La mentalidad liberal, con su vigencia de época y las limitaciones que hoy nos son visibles, impregna todas estas páginas, determinando sus valores y guiando la percepción. Hijo de uno de los principales caudillos del levantamiento de 1851, participante él mismo en el motín de Urriola, el liberalismo tiene en Vicuña raíces familiares viéndose fortalecido por una temprana experiencia política. En sus años fuera de Chile va a dirigir sus observaciones en el terreno económico, político y sobre todo cultural. Admira el desarrollo y el progreso norteamericanos, que ve desplegarse en California y en el Medio Oeste; critica el desorden y la dilapidación que reinan en México. De este mismo país juzga acerbamente la inestabilidad de la vida política y las sucesivas tiranías allí entronizadas. Su retrato de Santana, por ejemplo, es perceptivo y certero, tanto en el lado sórdido del personaje como por la intuición de las circunstancias que hicieron posible su pasta de caudillo (79-81). Curiosísimo y voraz de letras e impaciente por averiguar el estado cultural de los diversos países, visita en Boston a William Prescott, cuya biblioteca encarece gráficamente como un «Potosí histórico» (160). Anti-indigenista visceral, mucho antes de su infame apoyo a la «pacificación de la Araucanía», ya descree de la «canción de Ercilla» (167) y coincide con el historiador norteamericano en que toda la historia de la conquista es sólo nuestra «admirable ficción de la Araucanía» (159). Sin embargo, y en total contradicción con esto, puede reconocer al final de su viaje que quizás se equivocaba, preguntándose por un momento: «¿Por qué seguir la rutina de ese desprecio con que el orgullo español miraba a los indígenas y nos miró después a nosotros mismos?» (vol.
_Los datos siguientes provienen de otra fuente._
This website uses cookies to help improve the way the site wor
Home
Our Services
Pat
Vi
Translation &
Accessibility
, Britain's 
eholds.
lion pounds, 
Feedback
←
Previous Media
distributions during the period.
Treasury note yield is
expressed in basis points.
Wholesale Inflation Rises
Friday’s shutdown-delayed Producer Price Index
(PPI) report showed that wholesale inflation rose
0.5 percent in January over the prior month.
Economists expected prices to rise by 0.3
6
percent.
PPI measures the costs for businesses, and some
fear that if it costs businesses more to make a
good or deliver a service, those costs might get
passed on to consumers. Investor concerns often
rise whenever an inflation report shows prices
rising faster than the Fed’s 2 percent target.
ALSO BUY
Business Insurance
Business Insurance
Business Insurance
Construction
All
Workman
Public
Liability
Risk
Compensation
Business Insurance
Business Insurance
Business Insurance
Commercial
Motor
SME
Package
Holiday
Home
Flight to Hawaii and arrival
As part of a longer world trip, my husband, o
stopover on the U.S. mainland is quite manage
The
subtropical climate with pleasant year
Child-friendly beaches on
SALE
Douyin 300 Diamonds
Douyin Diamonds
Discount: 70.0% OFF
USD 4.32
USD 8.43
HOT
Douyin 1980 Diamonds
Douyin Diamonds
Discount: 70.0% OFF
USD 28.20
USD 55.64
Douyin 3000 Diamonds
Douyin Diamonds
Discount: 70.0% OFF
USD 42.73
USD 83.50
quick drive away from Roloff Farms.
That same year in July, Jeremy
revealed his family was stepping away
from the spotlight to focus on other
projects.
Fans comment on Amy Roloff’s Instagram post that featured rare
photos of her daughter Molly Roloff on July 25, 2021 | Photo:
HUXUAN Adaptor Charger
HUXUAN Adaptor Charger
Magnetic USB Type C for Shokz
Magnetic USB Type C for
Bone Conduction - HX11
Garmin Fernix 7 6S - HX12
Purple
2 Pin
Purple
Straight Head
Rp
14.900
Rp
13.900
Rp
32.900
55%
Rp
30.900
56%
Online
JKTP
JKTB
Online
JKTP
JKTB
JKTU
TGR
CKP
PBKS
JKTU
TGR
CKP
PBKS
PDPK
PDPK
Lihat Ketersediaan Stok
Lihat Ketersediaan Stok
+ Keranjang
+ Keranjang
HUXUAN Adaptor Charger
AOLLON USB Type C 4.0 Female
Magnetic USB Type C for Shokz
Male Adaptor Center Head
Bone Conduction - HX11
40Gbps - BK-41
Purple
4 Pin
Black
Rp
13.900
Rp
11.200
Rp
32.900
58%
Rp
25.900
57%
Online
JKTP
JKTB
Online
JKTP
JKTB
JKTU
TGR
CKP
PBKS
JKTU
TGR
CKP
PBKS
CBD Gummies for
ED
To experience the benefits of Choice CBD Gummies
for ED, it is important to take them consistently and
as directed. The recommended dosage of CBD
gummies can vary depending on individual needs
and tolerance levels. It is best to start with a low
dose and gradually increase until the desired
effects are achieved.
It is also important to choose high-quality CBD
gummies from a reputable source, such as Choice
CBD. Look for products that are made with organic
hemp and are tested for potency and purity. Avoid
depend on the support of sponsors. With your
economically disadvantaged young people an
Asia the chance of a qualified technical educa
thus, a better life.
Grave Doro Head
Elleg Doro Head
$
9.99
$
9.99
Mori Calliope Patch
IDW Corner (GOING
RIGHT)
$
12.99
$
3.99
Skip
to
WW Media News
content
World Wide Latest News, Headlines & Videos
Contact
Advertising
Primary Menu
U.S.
II, 283-4).

Sus principios liberales, inclaudicables en su absoluta condenación del «coloniaje» (noción que comparte con Blest Gana y que desborda el marco generacional: su juicio sobre Colón es de una brutalidad increíble), no lo llevan, sin embargo, a una ciega exaltación del país del Norte. Su mirada crítica al esclavismo que ve en Louisiana y en otras zonas es a la postre algo coherente, pero su rechazo al craso materialismo norteamericano sobrepasa el lugar común de su tiempo y lo induce a una feroz diatriba contra el desperdicio de vidas que supone el mundo de los negocios. Sólo dos botones de muestra que pertenecen a una larga cadena de calamidades que Vicuña achaca a la «furia de la codicia»:

Yo estaba harto de recorrer los sitios de los horribles desastres que el mercantilismo à outrance produce en esta tierra a la que todo viajero debía llevar una mortaja como pieza esencial de su equipaje… (vol. I, 203).